Senate Democrats on Thursday narrowly defeated Republican legislation that would have protected religious universities and hospitals from an Obama administration rule requiring them to cover contraceptives under their employee health plans even if that violates the church’s beliefs.
The Senate voted 51-48 to kill an amendment offered by Sen. Roy Blunt, R-Mo., after days of emotional debate on and off the chamber floor. Despite the defeat, the issue could be revived in the House, which is considering similar legislation that has the support of House Speaker John Boehner.
“I think it is important for us to win this issue,” Boehner, R-Ohio, said Thursday. “Our government, for 220 years has respected the religious views of the American people, and for all of this time there has been an exception for those churches and other groups to protect the religious beliefs that they believe in, and that is being violated here.”
But Boehner would not guarantee that a House vote would be scheduled. House Republicans could shy away from the measure if they decide the risks are too high that Democrats will be able to portray the issue as one of women’s rights — rather than religious liberty, as Republicans claim — and turn it against the GOP in the fall elections.
“We will make sure that women across the country are aware of what Republicans propose to do,” Sen.
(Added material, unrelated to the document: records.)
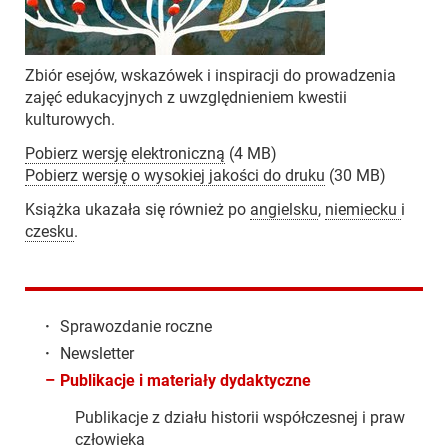
Zbiór esejów, wskazówek i inspiracji do prowadzenia
zajęć edukacyjnych z uwzględnieniem kwestii
kulturowych.
Pobierz wersję elektroniczną
(4 MB)
Pobierz wersję o wysokiej jakości do druku
(30 MB)
Książka ukazała się również po
angielsku
,
niemiecku
i
czesku
.
·
Sprawozdanie roczne
·
Newsletter
–
Publikacje i materiały dydaktyczne
Publikacje z działu historii współczesnej i praw
człowieka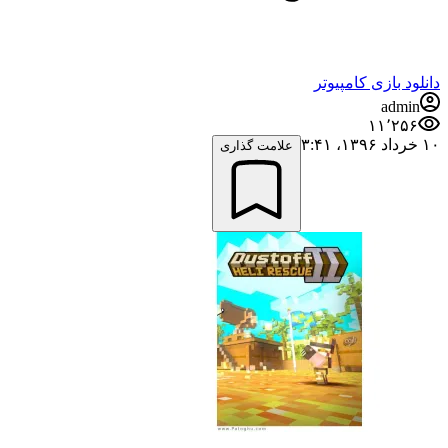
دانلود بازی کامپیوتر
admin
۱۱٬۲۵۶
۱۰ خرداد ۱۳۹۶،‏ ۳:۴۱
علامت گذاری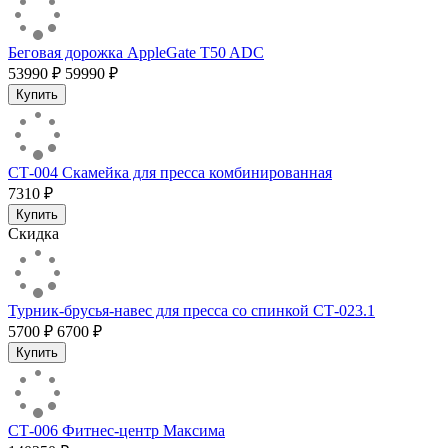
Беговая дорожка AppleGate T50 ADC
53990 ₽
59990 ₽
Купить
СТ-004 Скамейка для пресса комбинированная
7310 ₽
Купить
Скидка
Турник-брусья-навес для пресса со спинкой СТ-023.1
5700 ₽
6700 ₽
Купить
СТ-006 Фитнес-центр Максима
Charles Schumer, D-N.Y., vowed Thursday.
Blunt’s amendment was aimed at sparing the Catholic Church and other religious groups that run hospitals, universities and charities from having to pay for their employees’ birth control under the new health care reform law.
But the Blunt provision was written so that it would have permitted companies to opt out of other parts of the health care law that they found morally objectionable.
Democrats argued the broad scope of the language would give health insurers a legal excuse to deny a wide range of preventative care and treatments for women. The party was able to frame the debate as one that pitted Republican men against the rights of women to obtain reproductive health care coverage.
Sen. Barbara Boxer, D-Calif., who led the fight against the Blunt amendment, propped up an enlarged photo of an all-male witness table that was taken at a recent House Republican hearing on the contraception rule.
“Do you see one woman there?” Boxer said, pointing to the giant photo. “I don’t. They are all men. Not one of them suggested men shouldn’t have their Viagra, but we’ll put that aside.”
Boxer said the Blunt amendment “allows any insurance company that doesn’t want to provide a service — maybe an expensive service — to say, I have a moral objection to this.”
Republicans argued that their amendment was aimed at preserving religious freedom, which they said will be trounced under the new health care law if religious-affiliated companies are forced to adhere to the new contraception rule.
“I believe what this does is protect First Amendment rights,” Blunt said.
The vote on Blount’s proposal did not break along party lines. Sen. Olympia Snowe, a moderate Republican from Maine who announced her retirement this week, broke with her party and voted against the amendment. Democratic Sens. Joe Manchin of West Virginia, Robert Casey of Pennsylvania and Ben Nelson of Nebraska voted for the measure.